[WHAT YOU WILL DO]
Although the entries contain pictures, copy only their text, exactly as written.

Collected data
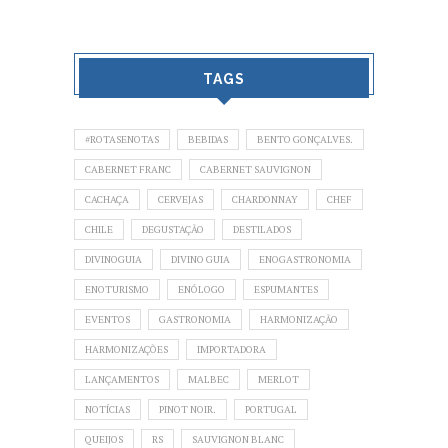
TAGS
#ROTASENOTAS
BEBIDAS
BENTO GONÇALVES.
CABERNET FRANC
CABERNET SAUVIGNON
CACHAÇA
CERVEJAS
CHARDONNAY
CHEF
CHILE
DEGUSTAÇÃO
DESTILADOS
DIVINOGUIA
DIVINO GUIA
ENOGASTRONOMIA
ENOTURISMO
ENÓLOGO
ESPUMANTES
EVENTOS
GASTRONOMIA
HARMONIZAÇÃO
HARMONIZAÇÕES
IMPORTADORA
LANÇAMENTOS
MALBEC
MERLOT
NOTÍCIAS
PINOT NOIR.
PORTUGAL
QUEIJOS
RS
SAUVIGNON BLANC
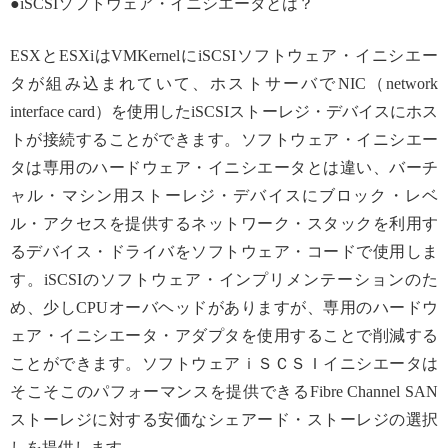
●iSCSIソフトウェア・イニシエータとは？
ESXとESXiはVMKernelにiSCSIソフトウェア・イニシエー
タが組み込まれていて、ホストサーバでNIC（network
interface card）を使用したiSCSIストーレジ・デバイスにホス
トが接続することができます。ソフトウェア・イニシエー
タは専用のハードウェア・イニシエータとは違い、バーチ
ャル・マシン用ストーレジ・デバイスにブロック・レベ
ル・アクセスを提供するネットワーク・スタックを利用す
るデバイス・ドライバをソフトウェア・コードで使用しま
す。iSCSIのソフトウェア・インプリメンテーションのた
め、少しCPUオーバヘッドがありますが、専用のハードウ
ェア・イニシエータ・アダプタを使用することで削減する
ことができます。ソフトウェアｉＳＣＳＩイニシエータは
そこそこのパフォーマンスを提供できるFibre Channel SAN
ストーレジに対する安価なシェアード・ストーレジの選択
しを提供します。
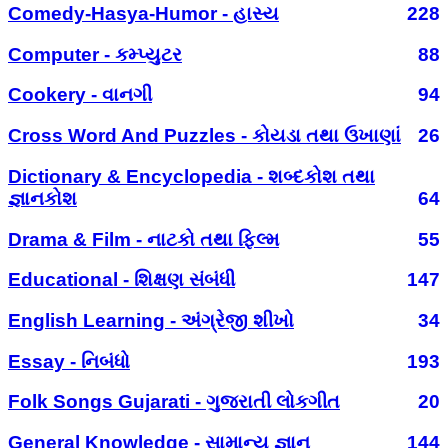
Comedy-Hasya-Humor - હાસ્ય
228
Computer - કમ્પ્યુટર
88
Cookery - વાનગી
94
Cross Word And Puzzles - કોયડા તથા ઉખાણાં
26
Dictionary & Encyclopedia - શબ્દકોશ તથા
જ્ઞાનકોશ
64
Drama & Film - નાટકો તથા ફિલ્મ
55
Educational - શિક્ષણ સંબંધી
147
English Learning - અંગ્રેજી શીખો
34
Essay - નિબંધો
193
Folk Songs Gujarati - ગુજરાતી લોકગીત
20
General Knowledge - સામાન્ય જ્ઞાન
144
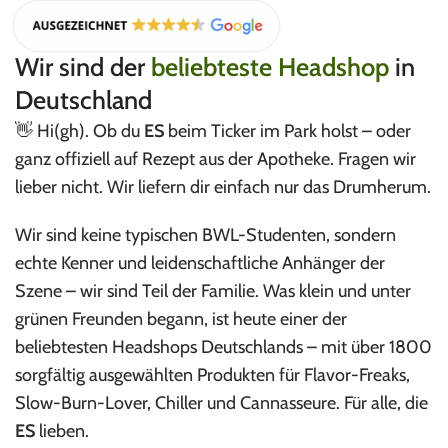
Wir sind der
beliebteste Headshop
in
Deutschland
👋 Hi(gh). Ob du
ES
beim Ticker im Park holst – oder
ganz offiziell auf Rezept aus der Apotheke. Fragen wir
lieber nicht. Wir liefern dir einfach nur das Drumherum.
Wir sind keine typischen BWL-Studenten, sondern
echte Kenner und leidenschaftliche Anhänger der
Szene – wir sind Teil der Familie. Was klein und unter
grünen Freunden begann, ist heute einer der
beliebtesten Headshops Deutschlands – mit über 1800
sorgfältig ausgewählten Produkten für Flavor-Freaks,
Slow-Burn-Lover, Chiller und Cannasseure. Für alle, die
ES
lieben.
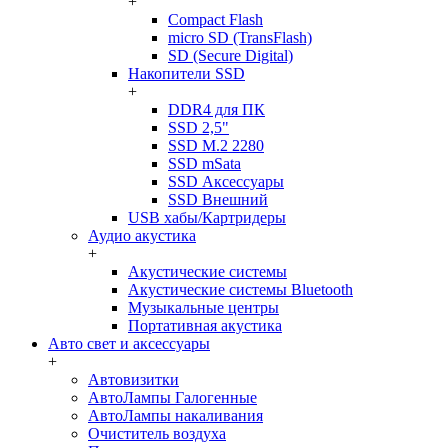
+
Compact Flash
micro SD (TransFlash)
SD (Secure Digital)
Накопители SSD
+
DDR4 для ПК
SSD 2,5"
SSD M.2 2280
SSD mSata
SSD Аксессуары
SSD Внешний
USB хабы/Картридеры
Аудио акустика
+
Акустические системы
Акустические системы Bluetooth
Музыкальные центры
Портативная акустика
Авто свет и аксессуары
+
Автовизитки
АвтоЛампы Галогенные
АвтоЛампы накаливания
Очиститель воздуха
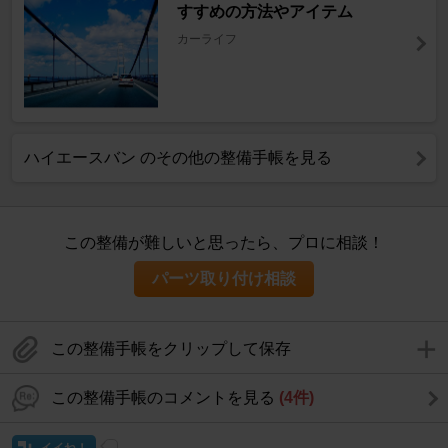
すすめの方法やアイテム
カーライフ
ハイエースバン のその他の整備手帳を見る
この整備が難しいと思ったら、プロに相談！
パーツ取り付け相談
この整備手帳をクリップして保存
この整備手帳のコメントを見る
(4件)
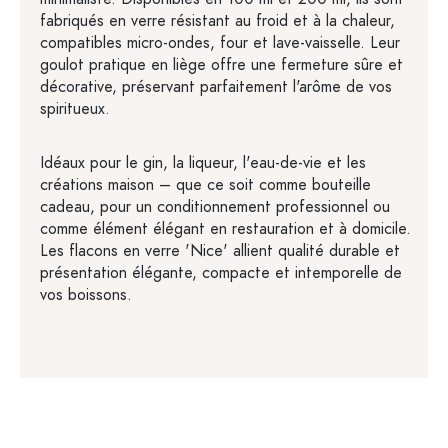
fabriqués en verre résistant au froid et à la chaleur,
compatibles micro-ondes, four et lave-vaisselle. Leur
goulot pratique en liège offre une fermeture sûre et
décorative, préservant parfaitement l'arôme de vos
spiritueux.
Idéaux pour le gin, la liqueur, l'eau-de-vie et les
créations maison – que ce soit comme bouteille
cadeau, pour un conditionnement professionnel ou
comme élément élégant en restauration et à domicile.
Les flacons en verre 'Nice' allient qualité durable et
présentation élégante, compacte et intemporelle de
vos boissons.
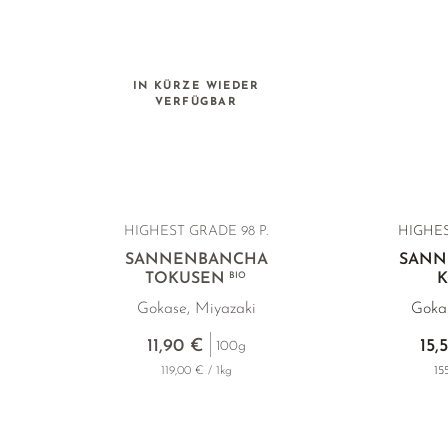
IN KÜRZE WIEDER
VERFÜGBAR
HIGHEST GRADE
98 P.
HIGHE
SANNENBANCHA
SANN
TOKUSEN
BIO
Gokase, Miyazaki
Gokas
11,90 €
15,
100g
119,00 € / 1kg
15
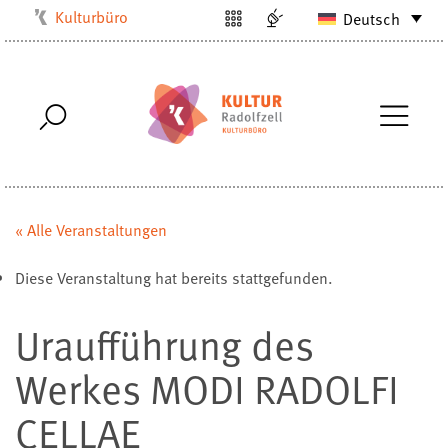
Kulturbüro
Deutsch
Milchwerk
Musikschule
Stadtarchiv
Stadtmuseum
Stadtbibliothek
Villa Bosch
« Alle Veranstaltungen
Radolfzell1200
Diese Veranstaltung hat bereits stattgefunden.
Uraufführung des
Werkes MODI RADOLFI
CELLAE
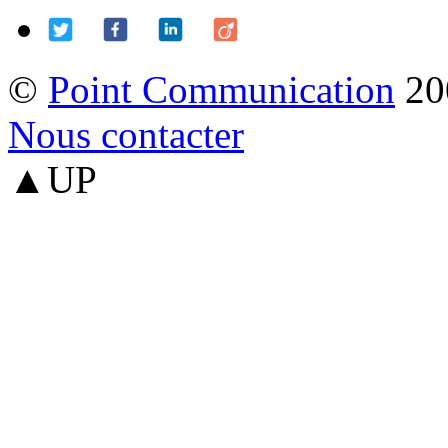
©
Point Communication
20
Nous contacter
▲UP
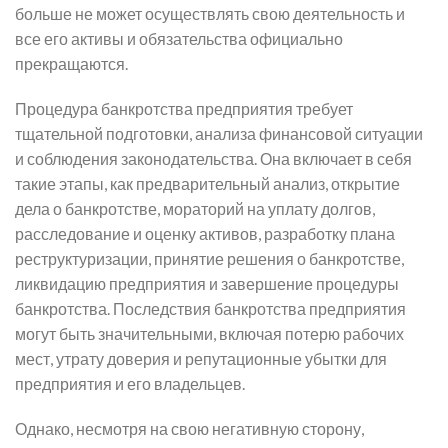
больше не может осуществлять свою деятельность и
все его активы и обязательства официально
прекращаются.
Процедура банкротства предприятия требует
тщательной подготовки, анализа финансовой ситуации
и соблюдения законодательства. Она включает в себя
такие этапы, как предварительный анализ, открытие
дела о банкротстве, мораторий на уплату долгов,
расследование и оценку активов, разработку плана
реструктуризации, принятие решения о банкротстве,
ликвидацию предприятия и завершение процедуры
банкротства. Последствия банкротства предприятия
могут быть значительными, включая потерю рабочих
мест, утрату доверия и репутационные убытки для
предприятия и его владельцев.
Однако, несмотря на свою негативную сторону,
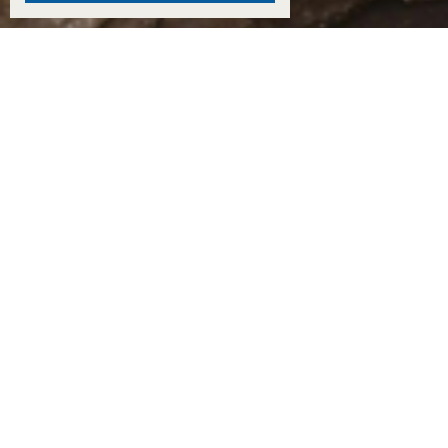
15:59
Ему сотни лет?: колодец в Бекреневском монастыре может оказаться одним из самы
убытков: как ростовчане переживают последствия урагана
ВИДЕО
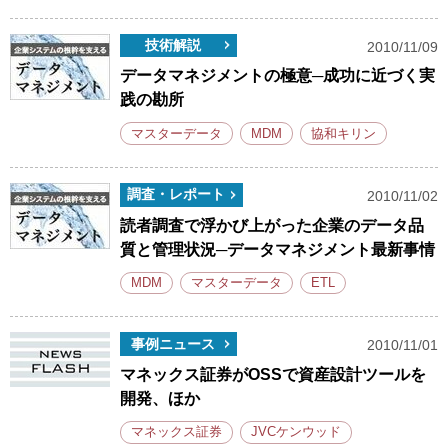
技術解説
2010/11/09
データマネジメントの極意─成功に近づく実
践の勘所
マスターデータ
MDM
協和キリン
調査・レポート
2010/11/02
読者調査で浮かび上がった企業のデータ品
質と管理状況─データマネジメント最新事情
MDM
マスターデータ
ETL
事例ニュース
2010/11/01
マネックス証券がOSSで資産設計ツールを
開発、ほか
マネックス証券
JVCケンウッド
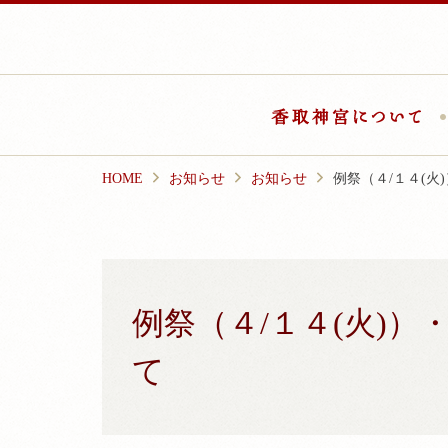
Skip
to
content
香
HOME
お知らせ
お知らせ
例祭（４/１４(火
例祭（４/１４(火)）
て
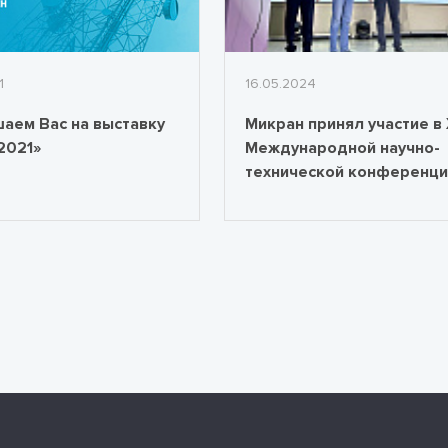
1
16.05.2024
аем Вас на выставку
Микран принял участие в 
2021»
Международной научно-
технической конференци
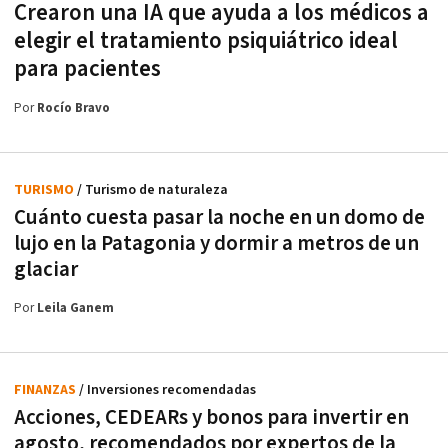
Crearon una IA que ayuda a los médicos a
elegir el tratamiento psiquiátrico ideal
para pacientes
Por
Rocío Bravo
TURISMO
/ Turismo de naturaleza
Cuánto cuesta pasar la noche en un domo de
lujo en la Patagonia y dormir a metros de un
glaciar
Por
Leila Ganem
FINANZAS
/ Inversiones recomendadas
Acciones, CEDEARs y bonos para invertir en
agosto, recomendados por expertos de la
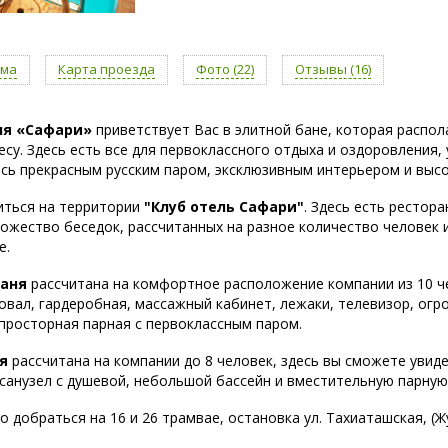
ама
Карта проезда
Фото (22)
Отзывы (16)
ня «Сафари»
приветствует Вас в элитной бане, которая распола
есу. Здесь есть все для первоклассного отдыха и оздоровления,
сь прекрасным русским паром, эксклюзивным интерьером и выс
иться на территории
"Клуб отель Сафари"
. Здесь есть рестора
ножество беседок, рассчитанных на разное количество человек и
е.
аня
рассчитана на комфортное расположение компании из 10 че
овал, гардеробная, массажный кабинет, лежаки, телевизор, огр
просторная парная с первоклассным паром.
я
рассчитана на компании до 8 человек, здесь вы сможете увид
 санузел с душевой, небольшой бассейн и вместительную парную
 добраться на 16 и 26 трамвае, остановка ул. Тахиаташская, (Ж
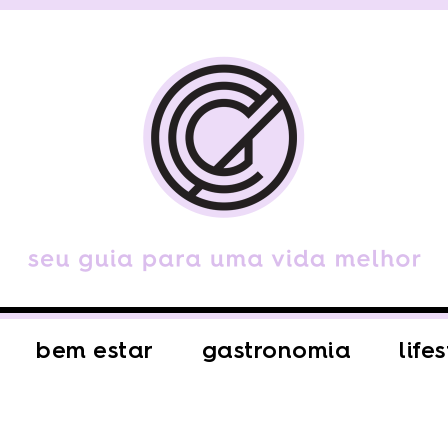
bem estar
gastronomia
life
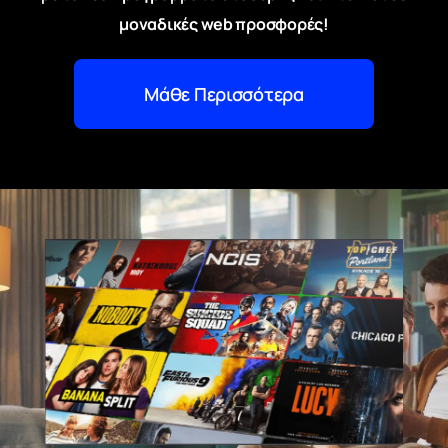
μοναδικές web προσφορές!
Μάθε Περισσότερα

[EXERCISE RESULT]
TAGS
#ROTASENOTAS
BEBIDAS
BENTO GONÇALVES.
CABERNET FRANC
CABERNET SAUVIGNON
CACHAÇA
CERVEJAS
CHARDONNAY
CHEF
CHILE
DEGUSTAÇÃO
DESTILADOS
DIVINOGUIA
DIVINO GUIA
ENOGASTRONOMIA
ENOTURISMO
ENÓLOGO
ESPUMANTES
EVENTOS
GASTRONOMIA
HARMONIZAÇÃO
HARMONIZAÇÕES
IMPORTADORA
LANÇAMENTOS
MALBEC
MERLOT
NOTÍCIAS
PINOT NOIR.
PORTUGAL
QUEIJOS
RS
SAUVIGNON BLANC
●iSCSIソフトウェア・イニシエータとは？
ESXとESXiはVMKernelにiSCSIソフトウェア・イニシエー
タが組み込まれていて、ホストサーバでNIC（network
interface card）を使用したiSCSIストーレジ・デバイスにホス
トが接続することができます。ソフトウェア・イニシエー
タは専用のハードウェア・イニシエータとは違い、バーチ
ャル・マシン用ストーレジ・デバイスにブロック・レベ
ル・アクセスを提供するネットワーク・スタックを利用す
るデバイス・ドライバをソフトウェア・コードで使用しま
す。iSCSIのソフトウェア・インプリメンテーションのた
め、少しCPUオーバヘッドがありますが、専用のハードウ
ェア・イニシエータ・アダプタを使用することで削減する
ことができます。ソフトウェアｉＳＣＳＩイニシエータは
そこそこのパフォーマンスを提供できるFibre Channel SAN
ストーレジに対する安価なシェアード・ストーレジの選択
しを提供します。
Comedy-Hasya-Humor - હાસ્ય
228
Computer - કમ્પ્યુટર
88
Cookery - વાનગી
94
Cross Word And Puzzles - કોયડા તથા ઉખાણાં
26
Dictionary & Encyclopedia - શબ્દકોશ તથા
જ્ઞાનકોશ
64
Drama & Film - નાટકો તથા ફિલ્મ
55
Educational - શિક્ષણ સંબંધી
147
English Learning - અંગ્રેજી શીખો
34
Essay - નિબંધો
193
Folk Songs Gujarati - ગુજરાતી લોકગીત
20
General Knowledge - સામાન્ય જ્ઞાન
144
Wir sind der
beliebteste Headshop
in
Deutschland
👋 Hi(gh). Ob du
ES
beim Ticker im Park holst – oder
ganz offiziell auf Rezept aus der Apotheke. Fragen wir
lieber nicht. Wir liefern dir einfach nur das Drumherum.
Wir sind keine typischen BWL-Studenten, sondern
echte Kenner und leidenschaftliche Anhänger der
Szene – wir sind Teil der Familie. Was klein und unter
grünen Freunden begann, ist heute einer der
beliebtesten Headshops Deutschlands – mit über 1800
sorgfältig ausgewählten Produkten für Flavor-Freaks,
Slow-Burn-Lover, Chiller und Cannasseure. Für alle, die
ES
lieben.
+
Compact Flash
micro SD (TransFlash)
SD (Secure Digital)
Накопители SSD
+
DDR4 для ПК
SSD 2,5"
SSD M.2 2280
SSD mSata
SSD Аксессуары
SSD Внешний
USB хабы/Картридеры
Аудио акустика
+
Акустические системы
Акустические системы Bluetooth
Музыкальные центры
Портативная акустика
Авто свет и аксессуары
+
Автовизитки
АвтоЛампы Галогенные
АвтоЛампы накаливания
Очиститель воздуха
すすめの方法やアイテム
カーライフ
ハイエースバン のその他の整備手帳を見る
この整備が難しいと思ったら、プロに相談！
パーツ取り付け相談
この整備手帳をクリップして保存
この整備手帳のコメントを見る
(4件)
fabriqués en verre résistant au froid et à la chaleur,
compatibles micro-ondes, four et lave-vaisselle. Leur
goulot pratique en liège offre une fermeture sûre et
décorative, préservant parfaitement l'arôme de vos
spiritueux.
Idéaux pour le gin, la liqueur, l'eau-de-vie et les
créations maison – que ce soit comme bouteille
cadeau, pour un conditionnement professionnel ou
comme élément élégant en restauration et à domicile.
Les flacons en verre 'Nice' allient qualité durable et
présentation élégante, compacte et intemporelle de
vos boissons.
IN KÜRZE WIEDER
VERFÜGBAR
HIGHEST GRADE
98 P.
HIGHE
SANNENBANCHA
SANN
TOKUSEN
BIO
Gokase, Miyazaki
Gokas
11,90 €
15,
100g
119,00 € / 1kg
15
Kulturbüro
Deutsch
Milchwerk
Musikschule
Stadtarchiv
Stadtmuseum
Stadtbibliothek
Villa Bosch
« Alle Veranstaltungen
Radolfzell1200
Diese Veranstaltung hat bereits stattgefunden.
Uraufführung des
Werkes MODI RADOLFI
CELLAE
©
Point Communication
20
Nous contacter
▲UP
больше не может осуществлять свою деятельность и
все его активы и обязательства официально
прекращаются.
Процедура банкротства предприятия требует
тщательной подготовки, анализа финансовой ситуации
и соблюдения законодательства. Она включает в себя
такие этапы, как предварительный анализ, открытие
дела о банкротстве, мораторий на уплату долгов,
расследование и оценку активов, разработку плана
реструктуризации, принятие решения о банкротстве,
ликвидацию предприятия и завершение процедуры
банкротства. Последствия банкротства предприятия
могут быть значительными, включая потерю рабочих
мест, утрату доверия и репутационные убытки для
предприятия и его владельцев.
Однако, несмотря на свою негативную сторону,
15:59
Ему сотни лет?: колодец в Бекреневском монастыре может оказаться одним из самы
убытков: как ростовчане переживают последствия урагана
ВИДЕО
技術解説
2010/11/09
データマネジメントの極意─成功に近づく実
践の勘所
マスターデータ
MDM
協和キリン
調査・レポート
2010/11/02
読者調査で浮かび上がった企業のデータ品
質と管理状況─データマネジメント最新事情
MDM
マスターデータ
ETL
事例ニュース
2010/11/01
マネックス証券がOSSで資産設計ツールを
開発、ほか
マネックス証券
JVCケンウッド
Skip
to
content
香
HOME
お知らせ
お知らせ
例祭（４/１４(火
例祭（４/１４(火)）
て
1
16.05.2024
аем Вас на выставку
Микран принял участие в 
2021»
Международной научно-
технической конференци
Crearon una IA que ayuda a los médicos a
elegir el tratamiento psiquiátrico ideal
para pacientes
Por
Rocío Bravo
TURISMO
/ Turismo de naturaleza
Cuánto cuesta pasar la noche en un domo de
lujo en la Patagonia y dormir a metros de un
glaciar
Por
Leila Ganem
FINANZAS
/ Inversiones recomendadas
Acciones, CEDEARs y bonos para invertir en
agosto, recomendados por expertos de la
ама
Карта проезда
Фото (22)
Отзывы (16)
ня «Сафари»
приветствует Вас в элитной бане, которая распола
есу. Здесь есть все для первоклассного отдыха и оздоровления,
сь прекрасным русским паром, эксклюзивным интерьером и выс
иться на территории
"Клуб отель Сафари"
. Здесь есть рестора
ножество беседок, рассчитанных на разное количество человек и
е.
аня
рассчитана на комфортное расположение компании из 10 че
овал, гардеробная, массажный кабинет, лежаки, телевизор, огр
просторная парная с первоклассным паром.
я
рассчитана на компании до 8 человек, здесь вы сможете увид
 санузел с душевой, небольшой бассейн и вместительную парную
 добраться на 16 и 26 трамвае, остановка ул. Тахиаташская, (Ж
bem estar
gastronomia
life
μοναδικές web προσφορές!
Μάθε Περισσότερα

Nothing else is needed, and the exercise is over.